**Directions for this task:** Only one stretch of the data below is needed. Output the lines from the one with "companies, and government employee" up to and including the one with "During this time, he established this pension", exactly as they stand.
━━━ Data extracts ━━━
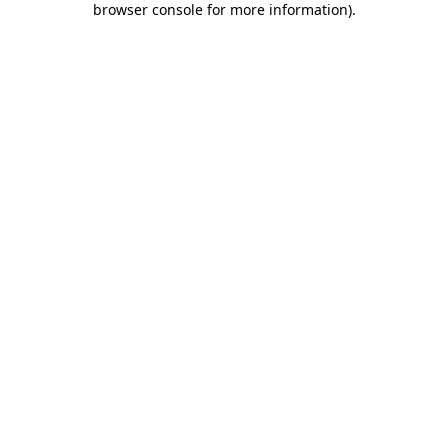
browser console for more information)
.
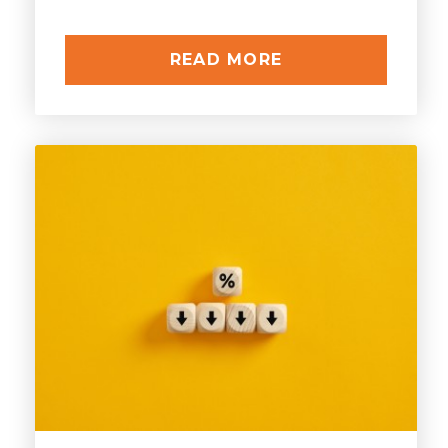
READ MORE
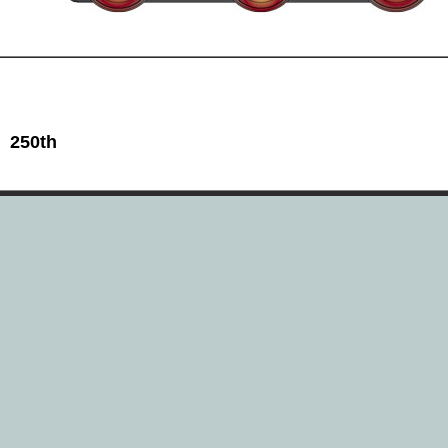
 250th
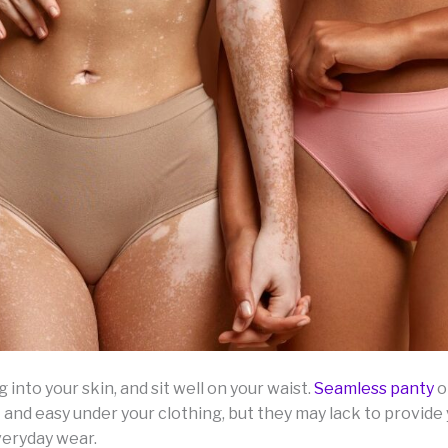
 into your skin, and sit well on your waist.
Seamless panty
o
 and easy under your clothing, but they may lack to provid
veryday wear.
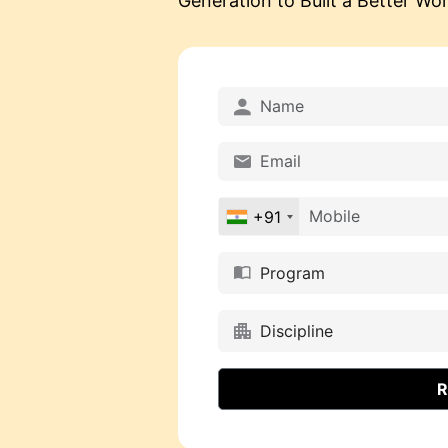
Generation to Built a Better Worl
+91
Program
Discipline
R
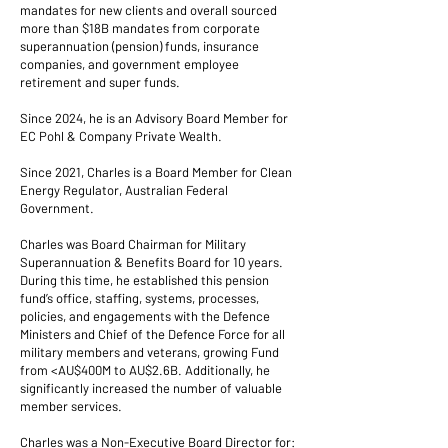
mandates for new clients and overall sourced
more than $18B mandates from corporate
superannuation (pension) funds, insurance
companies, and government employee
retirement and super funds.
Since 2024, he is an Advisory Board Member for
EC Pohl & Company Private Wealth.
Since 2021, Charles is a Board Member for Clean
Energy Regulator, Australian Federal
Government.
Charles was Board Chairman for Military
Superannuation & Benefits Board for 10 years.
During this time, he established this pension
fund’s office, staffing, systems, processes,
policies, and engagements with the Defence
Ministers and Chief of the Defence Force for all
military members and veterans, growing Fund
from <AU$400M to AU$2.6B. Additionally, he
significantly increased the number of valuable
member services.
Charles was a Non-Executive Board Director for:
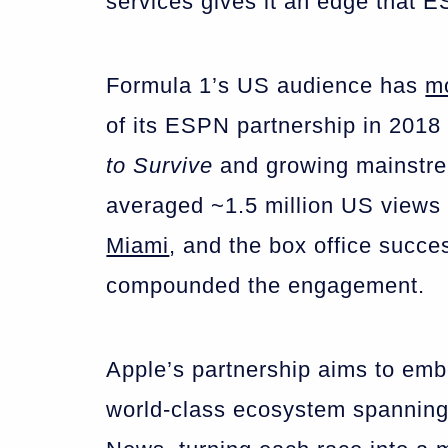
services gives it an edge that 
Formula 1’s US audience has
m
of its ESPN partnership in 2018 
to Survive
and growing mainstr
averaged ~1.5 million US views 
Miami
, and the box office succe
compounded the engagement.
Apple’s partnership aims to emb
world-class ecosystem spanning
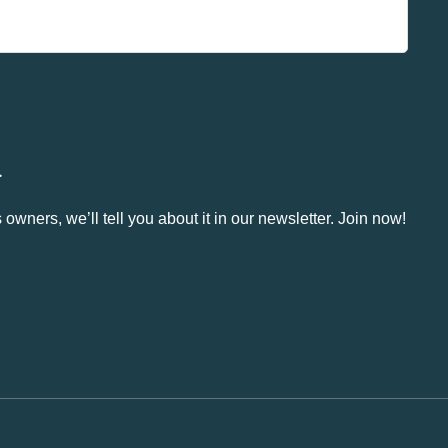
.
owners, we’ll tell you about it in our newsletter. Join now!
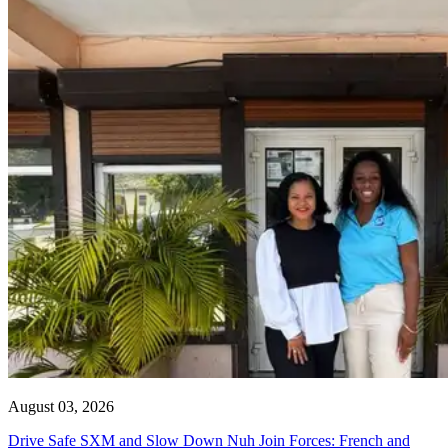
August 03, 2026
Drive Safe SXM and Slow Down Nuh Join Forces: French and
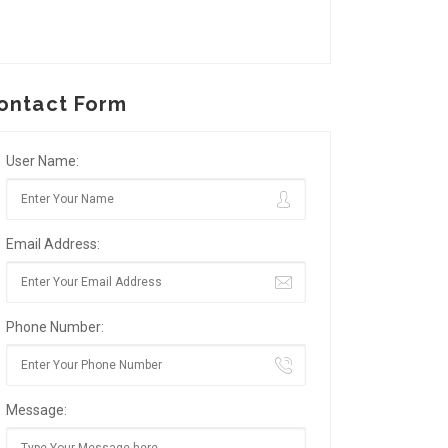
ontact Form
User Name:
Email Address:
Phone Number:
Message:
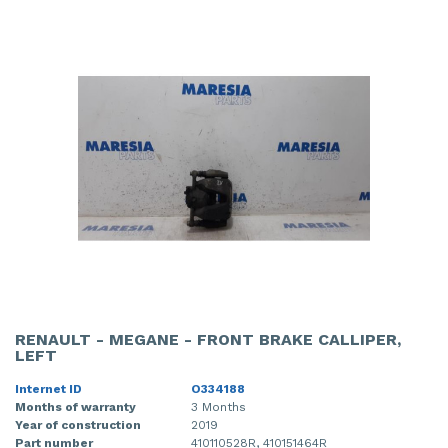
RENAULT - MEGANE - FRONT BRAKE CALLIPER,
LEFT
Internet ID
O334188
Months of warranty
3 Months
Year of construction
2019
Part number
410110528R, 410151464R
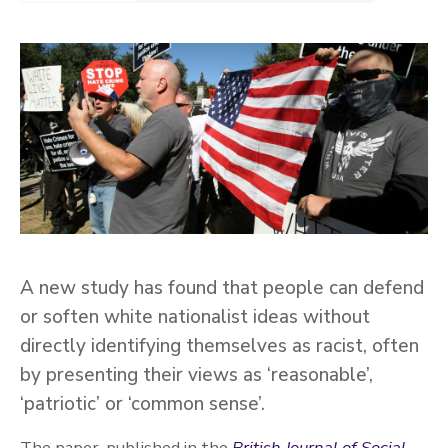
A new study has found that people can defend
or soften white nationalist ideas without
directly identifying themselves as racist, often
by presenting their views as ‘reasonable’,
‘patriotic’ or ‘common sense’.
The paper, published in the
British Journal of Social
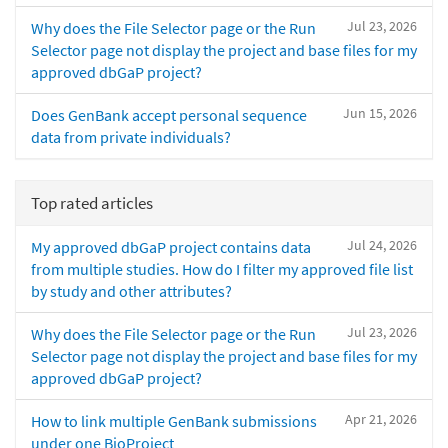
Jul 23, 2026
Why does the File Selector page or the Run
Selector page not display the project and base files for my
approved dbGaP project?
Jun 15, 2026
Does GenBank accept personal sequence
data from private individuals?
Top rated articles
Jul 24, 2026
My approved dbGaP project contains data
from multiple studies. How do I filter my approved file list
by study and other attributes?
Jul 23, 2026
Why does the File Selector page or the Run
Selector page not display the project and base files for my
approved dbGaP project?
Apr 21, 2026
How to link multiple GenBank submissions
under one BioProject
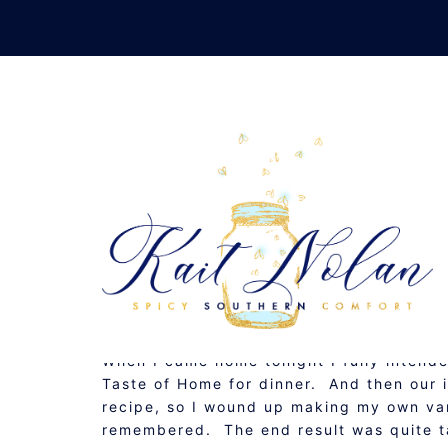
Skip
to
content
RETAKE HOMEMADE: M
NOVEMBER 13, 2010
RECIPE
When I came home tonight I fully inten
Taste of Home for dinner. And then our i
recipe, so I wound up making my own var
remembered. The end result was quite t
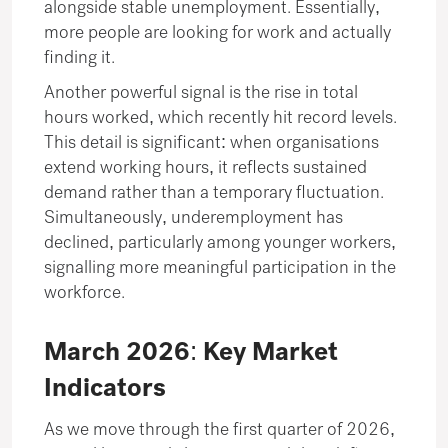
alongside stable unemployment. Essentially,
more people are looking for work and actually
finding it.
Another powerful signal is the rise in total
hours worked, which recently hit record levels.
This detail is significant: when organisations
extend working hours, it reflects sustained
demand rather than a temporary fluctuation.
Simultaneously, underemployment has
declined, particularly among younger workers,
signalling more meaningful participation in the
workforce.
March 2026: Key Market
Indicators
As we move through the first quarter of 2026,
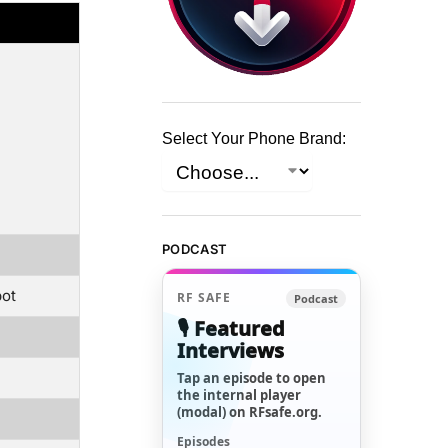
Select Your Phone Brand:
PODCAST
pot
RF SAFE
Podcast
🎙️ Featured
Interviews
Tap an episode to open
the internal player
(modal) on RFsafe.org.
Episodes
━━━
**Response to this exercise:**
companies, and government employee
retirement and super funds.
Since 2024, he is an Advisory Board Member for
EC Pohl & Company Private Wealth.
Since 2021, Charles is a Board Member for Clean
Energy Regulator, Australian Federal
Government.
Charles was Board Chairman for Military
Superannuation & Benefits Board for 10 years.
During this time, he established this pension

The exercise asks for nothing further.